Task item
Look below for the line with "Undervisningsspråk" and the line with "(aymara), quien"; repeat exactly those two lines and all lines between them, but no pictures.

Data extracts
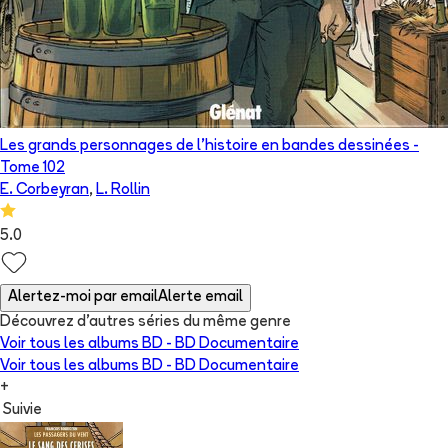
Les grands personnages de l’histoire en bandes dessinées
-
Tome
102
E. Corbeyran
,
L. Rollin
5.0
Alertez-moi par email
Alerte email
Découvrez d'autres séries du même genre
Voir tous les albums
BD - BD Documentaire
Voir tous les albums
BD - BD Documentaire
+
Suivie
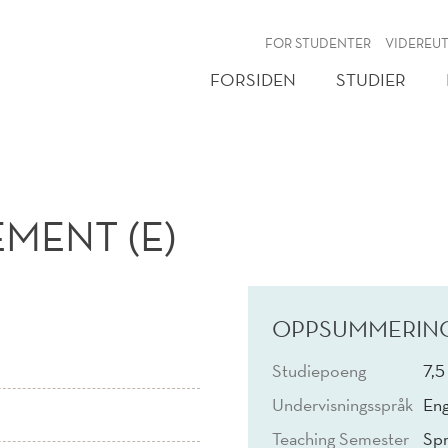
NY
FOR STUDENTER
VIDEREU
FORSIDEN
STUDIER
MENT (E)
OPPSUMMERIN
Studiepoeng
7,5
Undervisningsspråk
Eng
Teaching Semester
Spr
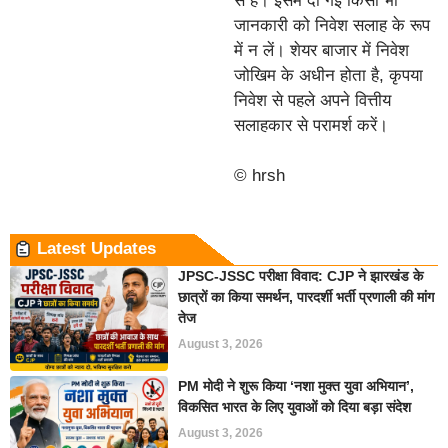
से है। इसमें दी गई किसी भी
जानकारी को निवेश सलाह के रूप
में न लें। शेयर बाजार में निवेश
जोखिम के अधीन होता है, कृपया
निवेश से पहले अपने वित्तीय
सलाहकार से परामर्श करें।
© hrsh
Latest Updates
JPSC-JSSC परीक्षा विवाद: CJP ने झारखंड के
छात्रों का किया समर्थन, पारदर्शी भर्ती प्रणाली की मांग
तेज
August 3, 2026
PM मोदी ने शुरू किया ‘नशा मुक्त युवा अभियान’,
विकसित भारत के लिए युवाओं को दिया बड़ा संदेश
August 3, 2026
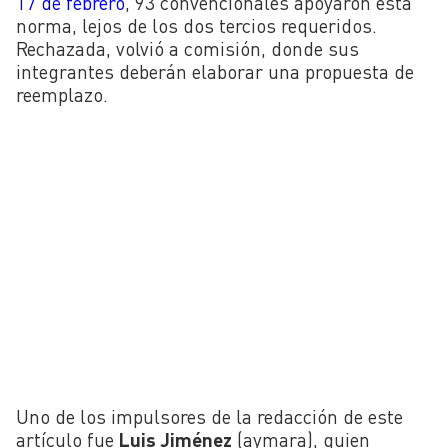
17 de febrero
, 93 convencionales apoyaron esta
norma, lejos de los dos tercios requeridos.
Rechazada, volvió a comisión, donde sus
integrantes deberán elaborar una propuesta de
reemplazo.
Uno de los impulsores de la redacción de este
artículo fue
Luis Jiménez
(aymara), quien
* * *
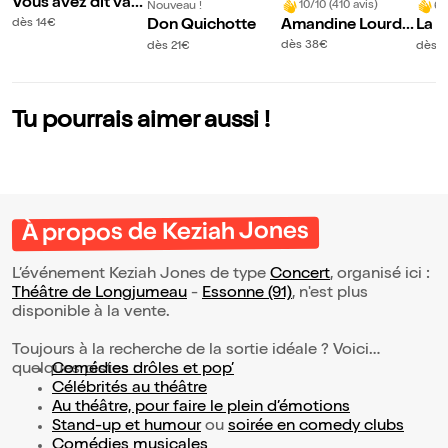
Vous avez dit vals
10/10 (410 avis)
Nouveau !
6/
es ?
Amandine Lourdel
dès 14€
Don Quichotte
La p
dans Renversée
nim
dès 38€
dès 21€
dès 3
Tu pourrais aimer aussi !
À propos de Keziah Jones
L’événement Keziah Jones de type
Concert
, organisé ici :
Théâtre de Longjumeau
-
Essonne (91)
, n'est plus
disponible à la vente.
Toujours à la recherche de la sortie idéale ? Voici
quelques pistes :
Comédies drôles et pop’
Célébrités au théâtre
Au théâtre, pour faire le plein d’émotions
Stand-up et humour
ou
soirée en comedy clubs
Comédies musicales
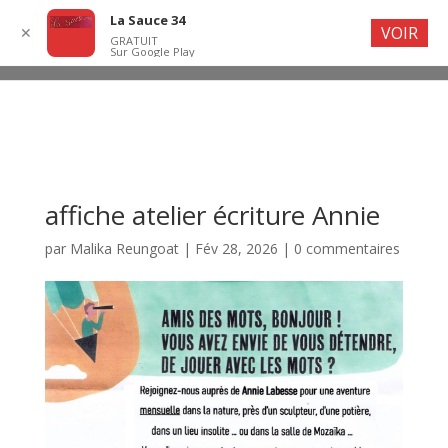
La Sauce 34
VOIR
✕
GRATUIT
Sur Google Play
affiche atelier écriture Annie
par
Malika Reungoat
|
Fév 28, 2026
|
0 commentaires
--
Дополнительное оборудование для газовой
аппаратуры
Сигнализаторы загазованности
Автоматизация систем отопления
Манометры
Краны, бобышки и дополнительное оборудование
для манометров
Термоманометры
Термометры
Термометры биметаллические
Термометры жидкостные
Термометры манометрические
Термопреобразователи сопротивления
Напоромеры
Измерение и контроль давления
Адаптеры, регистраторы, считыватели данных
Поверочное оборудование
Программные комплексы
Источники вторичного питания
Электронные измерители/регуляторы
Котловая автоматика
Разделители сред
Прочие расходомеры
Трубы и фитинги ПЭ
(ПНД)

Response
Undervisningsspråk
Eng
Teaching Semester
Spr
से है। इसमें दी गई किसी भी
जानकारी को निवेश सलाह के रूप
में न लें। शेयर बाजार में निवेश
जोखिम के अधीन होता है, कृपया
निवेश से पहले अपने वित्तीय
सलाहकार से परामर्श करें।
© hrsh
Latest Updates
JPSC-JSSC परीक्षा विवाद: CJP ने झारखंड के
छात्रों का किया समर्थन, पारदर्शी भर्ती प्रणाली की मांग
तेज
August 3, 2026
PM मोदी ने शुरू किया ‘नशा मुक्त युवा अभियान’,
विकसित भारत के लिए युवाओं को दिया बड़ा संदेश
August 3, 2026
17 de febrero
, 93 convencionales apoyaron esta
norma, lejos de los dos tercios requeridos.
Rechazada, volvió a comisión, donde sus
integrantes deberán elaborar una propuesta de
reemplazo.
Uno de los impulsores de la redacción de este
artículo fue
Luis Jiménez
(aymara), quien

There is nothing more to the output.